Records contained in a dataset:
BEGIN
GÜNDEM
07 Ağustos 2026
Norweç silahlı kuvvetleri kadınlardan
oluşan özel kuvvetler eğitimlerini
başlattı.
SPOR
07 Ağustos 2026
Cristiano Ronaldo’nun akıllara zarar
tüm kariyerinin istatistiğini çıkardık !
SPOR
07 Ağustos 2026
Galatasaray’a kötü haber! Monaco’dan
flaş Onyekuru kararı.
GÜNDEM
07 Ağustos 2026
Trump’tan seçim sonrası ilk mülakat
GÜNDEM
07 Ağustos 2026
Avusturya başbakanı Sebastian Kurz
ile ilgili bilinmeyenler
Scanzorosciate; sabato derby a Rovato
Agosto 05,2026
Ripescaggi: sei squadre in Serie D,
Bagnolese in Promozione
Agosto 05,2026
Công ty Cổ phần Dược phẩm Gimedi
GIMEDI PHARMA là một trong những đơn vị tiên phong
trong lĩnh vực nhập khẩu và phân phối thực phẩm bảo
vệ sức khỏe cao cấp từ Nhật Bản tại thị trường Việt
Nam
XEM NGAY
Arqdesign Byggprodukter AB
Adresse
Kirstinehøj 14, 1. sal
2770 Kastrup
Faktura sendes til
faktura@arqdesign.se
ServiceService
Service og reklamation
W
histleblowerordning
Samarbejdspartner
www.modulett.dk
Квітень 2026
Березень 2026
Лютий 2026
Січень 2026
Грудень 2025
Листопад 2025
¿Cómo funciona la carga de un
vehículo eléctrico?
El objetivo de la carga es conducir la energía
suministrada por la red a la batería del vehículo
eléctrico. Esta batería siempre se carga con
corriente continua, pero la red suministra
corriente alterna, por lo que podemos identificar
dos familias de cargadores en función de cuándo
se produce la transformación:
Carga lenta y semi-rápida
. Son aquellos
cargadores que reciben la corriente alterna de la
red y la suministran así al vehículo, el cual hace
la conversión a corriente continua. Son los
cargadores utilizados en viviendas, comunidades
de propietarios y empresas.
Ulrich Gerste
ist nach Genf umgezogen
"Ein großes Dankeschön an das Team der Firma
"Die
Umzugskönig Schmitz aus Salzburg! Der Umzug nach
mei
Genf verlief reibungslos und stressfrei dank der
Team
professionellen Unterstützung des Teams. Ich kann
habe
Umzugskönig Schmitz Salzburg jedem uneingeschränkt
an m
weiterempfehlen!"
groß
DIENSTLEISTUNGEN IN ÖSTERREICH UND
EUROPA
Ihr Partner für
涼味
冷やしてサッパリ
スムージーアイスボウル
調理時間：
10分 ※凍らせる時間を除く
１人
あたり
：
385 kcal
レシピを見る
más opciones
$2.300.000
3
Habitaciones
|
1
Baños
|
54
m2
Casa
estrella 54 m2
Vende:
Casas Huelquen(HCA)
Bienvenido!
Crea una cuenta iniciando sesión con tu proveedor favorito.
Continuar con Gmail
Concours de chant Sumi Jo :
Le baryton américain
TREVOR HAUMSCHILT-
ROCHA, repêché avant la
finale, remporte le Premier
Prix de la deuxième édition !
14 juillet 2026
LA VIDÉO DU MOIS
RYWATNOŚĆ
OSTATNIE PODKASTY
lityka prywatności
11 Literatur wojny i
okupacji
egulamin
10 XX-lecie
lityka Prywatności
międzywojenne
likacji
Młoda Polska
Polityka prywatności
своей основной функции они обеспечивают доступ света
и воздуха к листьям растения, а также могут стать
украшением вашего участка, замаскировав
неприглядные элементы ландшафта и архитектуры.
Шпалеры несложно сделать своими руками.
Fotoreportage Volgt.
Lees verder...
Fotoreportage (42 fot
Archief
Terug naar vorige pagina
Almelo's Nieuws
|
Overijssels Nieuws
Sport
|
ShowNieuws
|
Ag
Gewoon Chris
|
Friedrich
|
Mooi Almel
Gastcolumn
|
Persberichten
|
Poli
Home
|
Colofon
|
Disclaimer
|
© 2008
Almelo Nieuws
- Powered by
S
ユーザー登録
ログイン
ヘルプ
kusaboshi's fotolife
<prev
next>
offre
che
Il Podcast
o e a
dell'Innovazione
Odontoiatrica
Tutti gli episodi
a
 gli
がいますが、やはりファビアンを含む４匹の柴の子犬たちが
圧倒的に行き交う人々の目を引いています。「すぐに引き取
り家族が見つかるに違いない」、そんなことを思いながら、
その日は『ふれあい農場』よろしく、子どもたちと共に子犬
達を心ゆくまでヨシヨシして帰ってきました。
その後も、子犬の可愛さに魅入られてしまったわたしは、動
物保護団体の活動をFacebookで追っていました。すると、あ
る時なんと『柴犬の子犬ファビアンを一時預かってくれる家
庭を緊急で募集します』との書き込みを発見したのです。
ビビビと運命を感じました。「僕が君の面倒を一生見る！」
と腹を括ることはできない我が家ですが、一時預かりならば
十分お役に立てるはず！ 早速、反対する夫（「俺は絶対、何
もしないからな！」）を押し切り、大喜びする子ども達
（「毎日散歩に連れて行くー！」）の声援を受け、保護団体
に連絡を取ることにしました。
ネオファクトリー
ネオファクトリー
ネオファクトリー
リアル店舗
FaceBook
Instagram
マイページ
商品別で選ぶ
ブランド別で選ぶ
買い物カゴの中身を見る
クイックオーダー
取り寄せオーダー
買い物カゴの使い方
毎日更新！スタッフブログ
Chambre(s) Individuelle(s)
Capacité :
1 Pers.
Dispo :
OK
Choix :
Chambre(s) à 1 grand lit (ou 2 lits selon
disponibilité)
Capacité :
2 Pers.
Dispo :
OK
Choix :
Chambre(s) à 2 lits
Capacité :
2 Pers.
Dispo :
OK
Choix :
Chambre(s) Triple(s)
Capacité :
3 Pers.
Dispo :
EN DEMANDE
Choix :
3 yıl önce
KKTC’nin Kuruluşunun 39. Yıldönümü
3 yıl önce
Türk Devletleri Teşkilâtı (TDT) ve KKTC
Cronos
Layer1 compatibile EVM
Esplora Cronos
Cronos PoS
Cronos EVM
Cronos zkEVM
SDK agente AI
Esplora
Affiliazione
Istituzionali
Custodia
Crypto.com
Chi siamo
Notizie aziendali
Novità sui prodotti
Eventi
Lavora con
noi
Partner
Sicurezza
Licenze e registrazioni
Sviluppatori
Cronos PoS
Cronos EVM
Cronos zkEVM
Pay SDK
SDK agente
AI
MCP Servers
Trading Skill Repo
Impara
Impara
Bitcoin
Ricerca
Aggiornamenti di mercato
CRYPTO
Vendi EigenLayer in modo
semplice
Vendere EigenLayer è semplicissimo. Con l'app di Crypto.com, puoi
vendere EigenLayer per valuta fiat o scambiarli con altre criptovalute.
END
#### [WORK ITEM]
Return from the data every line that holds "Fotoreportage".

#### [WRITTEN REPLY]
Fotoreportage Volgt.
Fotoreportage (42 fot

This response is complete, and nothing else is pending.